La situazione fuori dalla Cina
Le installazioni al di fuori della Cina sono cresciute del 26,3% nel primo semestre, a 269 GWh, superando il ritmo del mercato complessivo. E qui BYD non frena affatto. La sua crescita sui mercati esteri è stata del 67,9%, con una quota salita dal 7,9% al 10,5%. CATL resta comunque prima anche fuori dalla Cina, con una crescita del 41,7% e una quota che passa dal 30% al 33,6%.

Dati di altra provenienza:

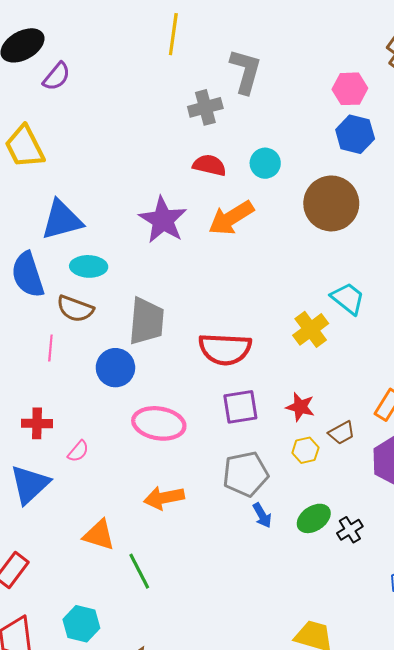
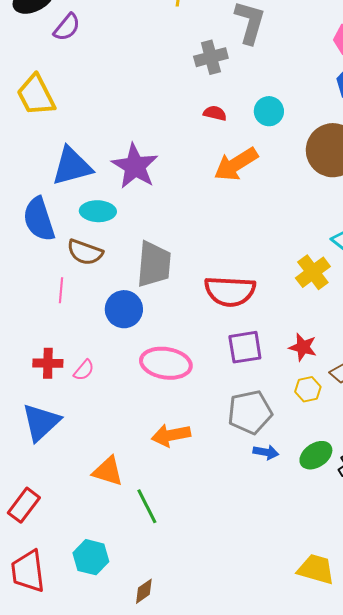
red semicircle: (209, 165) -> (215, 113), size x0.7
purple star: (163, 220) -> (135, 166), moved
pink semicircle: (78, 451) -> (84, 370), moved
blue arrow: (262, 515) -> (266, 452), turned -50

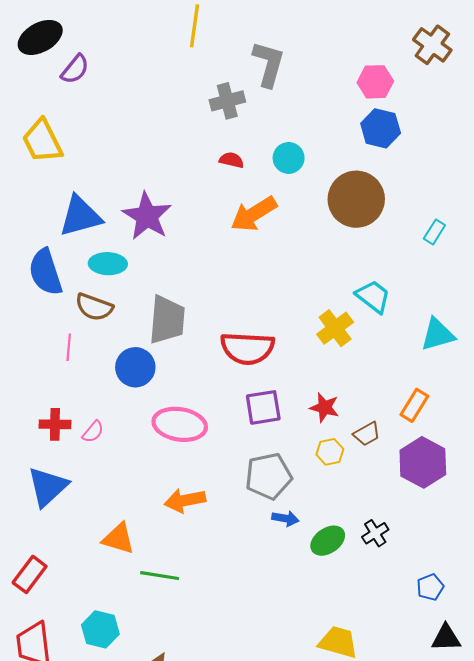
green ellipse: (316, 455) -> (328, 541), moved
green line: (147, 506) -> (160, 576), turned -54

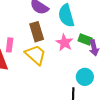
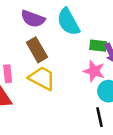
pink star: (64, 43) -> (94, 71), moved

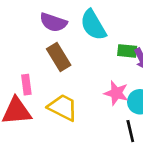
pink star: (94, 71) -> (116, 93), moved
yellow trapezoid: (42, 78) -> (63, 107), moved

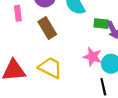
pink rectangle: (26, 85) -> (18, 13), moved

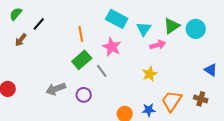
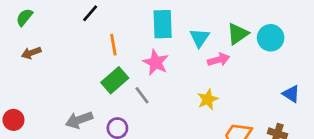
cyan rectangle: (117, 19) -> (163, 24), turned 60
black line: (39, 24) -> (90, 13), moved
brown arrow: (21, 40) -> (31, 53), turned 32

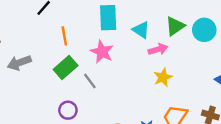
cyan triangle: (199, 38) -> (141, 30), turned -30
yellow star: (208, 99) -> (163, 77), moved
gray arrow: (79, 120) -> (19, 63), moved

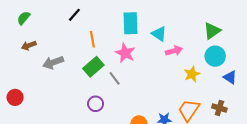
green triangle: (175, 26) -> (212, 31), moved
cyan circle: (204, 30) -> (215, 56), moved
yellow star: (163, 77) -> (192, 74), moved

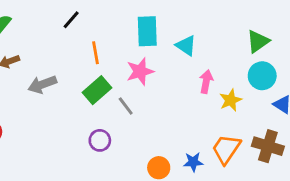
pink arrow: (174, 51) -> (206, 82), moved, turned -63
pink star: (125, 53) -> (140, 71), turned 30
brown cross: (219, 108) -> (268, 146), size x1.5

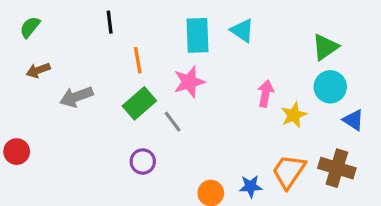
black line: (71, 20) -> (110, 22), turned -48
cyan triangle: (186, 46) -> (242, 30), moved

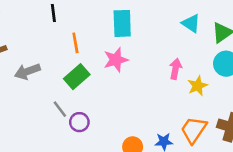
cyan triangle: (242, 30) -> (191, 23), moved
gray line: (173, 122) -> (60, 109), moved

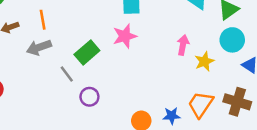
orange line: (75, 43) -> (43, 20), moved
gray line: (60, 109) -> (67, 74), moved

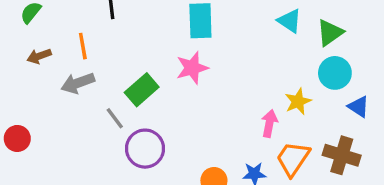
pink arrow: (183, 45) -> (269, 123), moved
purple circle: (89, 97) -> (145, 149), size x1.5

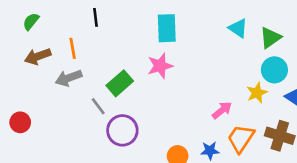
brown arrow: (39, 56) -> (38, 56), size x1.4
yellow star: (298, 102) -> (257, 93), moved
pink arrow: (269, 123) -> (222, 110), turned 40

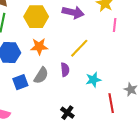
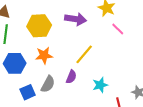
pink line: (115, 25) -> (118, 29), turned -48
purple semicircle: (65, 70) -> (71, 77), turned 32

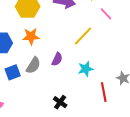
yellow line: (84, 54) -> (83, 36), moved

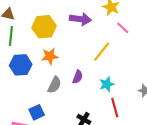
blue square: (13, 72) -> (37, 112), moved
red line: (104, 92) -> (115, 107), moved

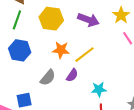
yellow line: (102, 52) -> (85, 55), moved
orange star: (50, 56) -> (61, 50), moved

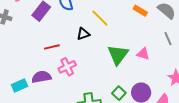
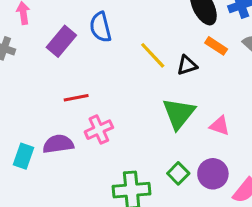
black triangle: (83, 34) -> (187, 65), moved
pink triangle: (143, 54) -> (220, 126), moved
cyan rectangle: (20, 85) -> (23, 156), turned -49

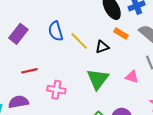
blue semicircle: (100, 27) -> (56, 31), moved
pink triangle: (220, 126) -> (132, 77), moved
pink cross: (99, 130) -> (56, 90), moved, turned 36

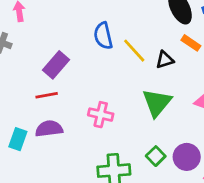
purple rectangle: (18, 34) -> (56, 65), moved
red line: (29, 71) -> (47, 95), moved

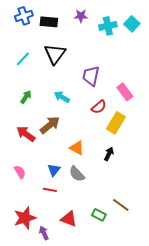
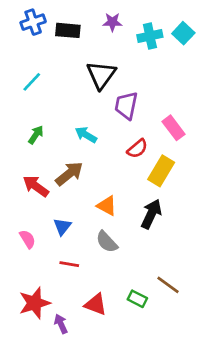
black triangle: (55, 54) -> (101, 75), moved
black arrow: (109, 154) -> (151, 214), size x1.5
blue triangle: (54, 170) -> (62, 227), moved

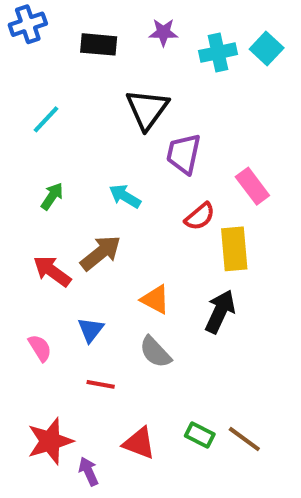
blue cross: (33, 22) -> (28, 24), moved
yellow rectangle: (161, 171) -> (234, 249), turned -36
brown line: (168, 285) -> (244, 439), moved

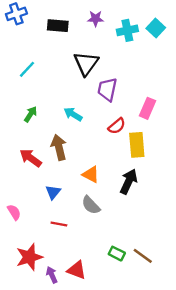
pink rectangle: (252, 186) -> (147, 108), turned 60
brown arrow: (101, 253) -> (59, 147), turned -65
pink semicircle: (40, 348) -> (14, 212), moved
red triangle: (139, 443) -> (77, 270), moved

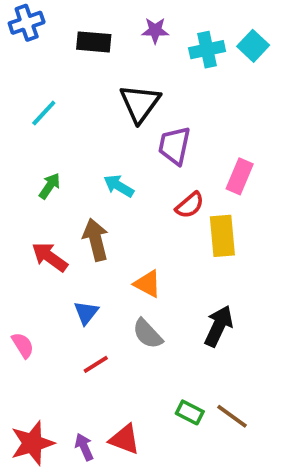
black arrow: (129, 182) -> (219, 326), moved
red line: (59, 224) -> (96, 364), turned -42
red star: (29, 257) -> (32, 443), moved

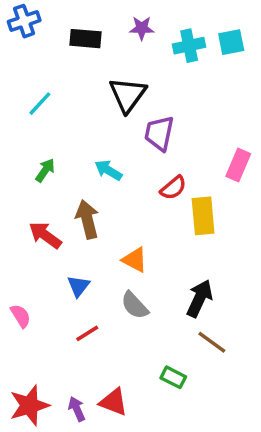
cyan square: (253, 46) -> (231, 42), turned 36
pink rectangle: (240, 176) -> (238, 165), moved
brown line: (232, 416) -> (212, 342), moved

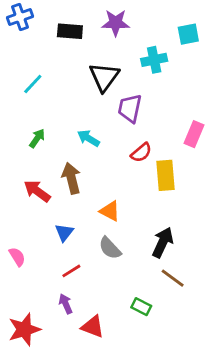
purple star: (142, 28) -> (116, 23), size x1.4
cyan cross: (189, 46) -> (154, 60), moved
purple arrow: (77, 409) -> (66, 304), moved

C'è poi un motivo strutturale che rende i costruttori cauti nello scegliere BYD come fornitore. Farlo, infatti significa di fatto finanziare un concorrente diretto. Molti preferiscono quindi rivolgersi a costruttori indipendenti come CATL, CALB o EVE. BYD è stato il primo venditore mondiale di veicoli elettrici nel 2025 (superando Tesla) e, contando il numero totale di veicoli consegnati (elettrici e non) ha superato anche Ford. Una dinamica che, nonostante il valore tecnologico del prodotto, potrebbe mantenere la Blade Battery 2.0 confinata in gran parte ai soli modelli BYD anche una volta risolte le carenze interne.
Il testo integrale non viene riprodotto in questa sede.